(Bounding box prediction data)
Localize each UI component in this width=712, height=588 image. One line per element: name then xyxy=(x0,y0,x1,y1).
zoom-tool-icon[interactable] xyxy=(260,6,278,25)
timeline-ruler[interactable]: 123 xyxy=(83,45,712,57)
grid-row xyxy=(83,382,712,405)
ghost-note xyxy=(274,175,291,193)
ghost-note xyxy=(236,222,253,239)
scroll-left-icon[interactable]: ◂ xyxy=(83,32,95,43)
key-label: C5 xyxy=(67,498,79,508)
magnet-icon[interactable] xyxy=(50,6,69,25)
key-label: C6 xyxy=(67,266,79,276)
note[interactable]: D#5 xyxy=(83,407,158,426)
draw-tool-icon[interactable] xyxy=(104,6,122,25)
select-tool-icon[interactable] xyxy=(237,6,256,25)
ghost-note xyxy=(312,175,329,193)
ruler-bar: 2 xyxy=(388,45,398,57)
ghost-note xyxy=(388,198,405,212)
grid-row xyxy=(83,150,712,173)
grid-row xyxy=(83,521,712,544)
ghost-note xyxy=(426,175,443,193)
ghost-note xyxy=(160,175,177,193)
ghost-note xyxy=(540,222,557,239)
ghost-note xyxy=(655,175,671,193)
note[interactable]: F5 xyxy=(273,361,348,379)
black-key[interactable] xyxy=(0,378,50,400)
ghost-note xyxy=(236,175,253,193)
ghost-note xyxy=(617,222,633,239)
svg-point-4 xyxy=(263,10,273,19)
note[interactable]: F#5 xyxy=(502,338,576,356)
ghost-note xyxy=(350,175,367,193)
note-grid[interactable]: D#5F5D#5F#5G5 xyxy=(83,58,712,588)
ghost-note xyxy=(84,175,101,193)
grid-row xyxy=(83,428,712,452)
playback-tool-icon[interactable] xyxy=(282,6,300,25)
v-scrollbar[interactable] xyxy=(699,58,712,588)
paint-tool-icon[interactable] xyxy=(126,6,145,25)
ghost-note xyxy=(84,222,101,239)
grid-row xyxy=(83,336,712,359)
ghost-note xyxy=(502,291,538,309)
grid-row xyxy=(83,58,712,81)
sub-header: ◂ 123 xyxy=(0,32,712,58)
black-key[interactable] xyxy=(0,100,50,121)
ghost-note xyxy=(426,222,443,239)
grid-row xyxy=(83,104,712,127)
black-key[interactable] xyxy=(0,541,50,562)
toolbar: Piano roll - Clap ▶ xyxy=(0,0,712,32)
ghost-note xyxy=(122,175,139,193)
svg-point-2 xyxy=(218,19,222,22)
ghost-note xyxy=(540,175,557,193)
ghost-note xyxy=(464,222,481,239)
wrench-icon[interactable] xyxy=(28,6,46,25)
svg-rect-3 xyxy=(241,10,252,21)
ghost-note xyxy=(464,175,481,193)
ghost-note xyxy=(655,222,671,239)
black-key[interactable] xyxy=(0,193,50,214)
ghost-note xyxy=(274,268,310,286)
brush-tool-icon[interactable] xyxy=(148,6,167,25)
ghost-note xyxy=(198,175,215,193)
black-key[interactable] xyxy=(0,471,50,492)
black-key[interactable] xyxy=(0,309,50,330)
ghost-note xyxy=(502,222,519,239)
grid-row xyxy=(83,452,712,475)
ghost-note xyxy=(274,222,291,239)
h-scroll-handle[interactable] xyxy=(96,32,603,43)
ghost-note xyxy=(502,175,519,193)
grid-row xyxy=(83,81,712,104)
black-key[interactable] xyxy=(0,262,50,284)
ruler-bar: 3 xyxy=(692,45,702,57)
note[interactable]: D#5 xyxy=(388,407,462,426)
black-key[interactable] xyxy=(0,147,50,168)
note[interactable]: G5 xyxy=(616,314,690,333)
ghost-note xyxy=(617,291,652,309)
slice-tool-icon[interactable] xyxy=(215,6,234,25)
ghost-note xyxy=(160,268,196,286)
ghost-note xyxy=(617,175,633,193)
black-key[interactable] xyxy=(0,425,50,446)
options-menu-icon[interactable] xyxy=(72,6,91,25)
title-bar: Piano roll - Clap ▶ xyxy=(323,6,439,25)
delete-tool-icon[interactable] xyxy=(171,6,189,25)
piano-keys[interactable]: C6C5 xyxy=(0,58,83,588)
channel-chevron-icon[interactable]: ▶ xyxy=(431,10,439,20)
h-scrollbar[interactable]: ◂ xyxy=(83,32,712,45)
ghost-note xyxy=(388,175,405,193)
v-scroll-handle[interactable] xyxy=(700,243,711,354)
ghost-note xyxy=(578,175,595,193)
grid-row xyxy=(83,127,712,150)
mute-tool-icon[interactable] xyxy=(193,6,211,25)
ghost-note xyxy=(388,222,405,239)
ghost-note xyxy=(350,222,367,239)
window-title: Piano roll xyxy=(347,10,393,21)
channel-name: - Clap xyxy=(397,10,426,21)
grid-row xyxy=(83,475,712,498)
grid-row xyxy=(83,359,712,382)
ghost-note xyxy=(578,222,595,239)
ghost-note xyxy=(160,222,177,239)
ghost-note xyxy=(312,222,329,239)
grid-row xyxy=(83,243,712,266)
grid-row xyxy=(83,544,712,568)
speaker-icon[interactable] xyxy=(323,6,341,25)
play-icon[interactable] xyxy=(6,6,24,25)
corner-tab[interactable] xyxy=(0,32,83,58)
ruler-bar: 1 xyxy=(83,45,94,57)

[Task goal] Among the entries, how many lines contain the string "channel"? Give the number without anything else.

[Task answer] 2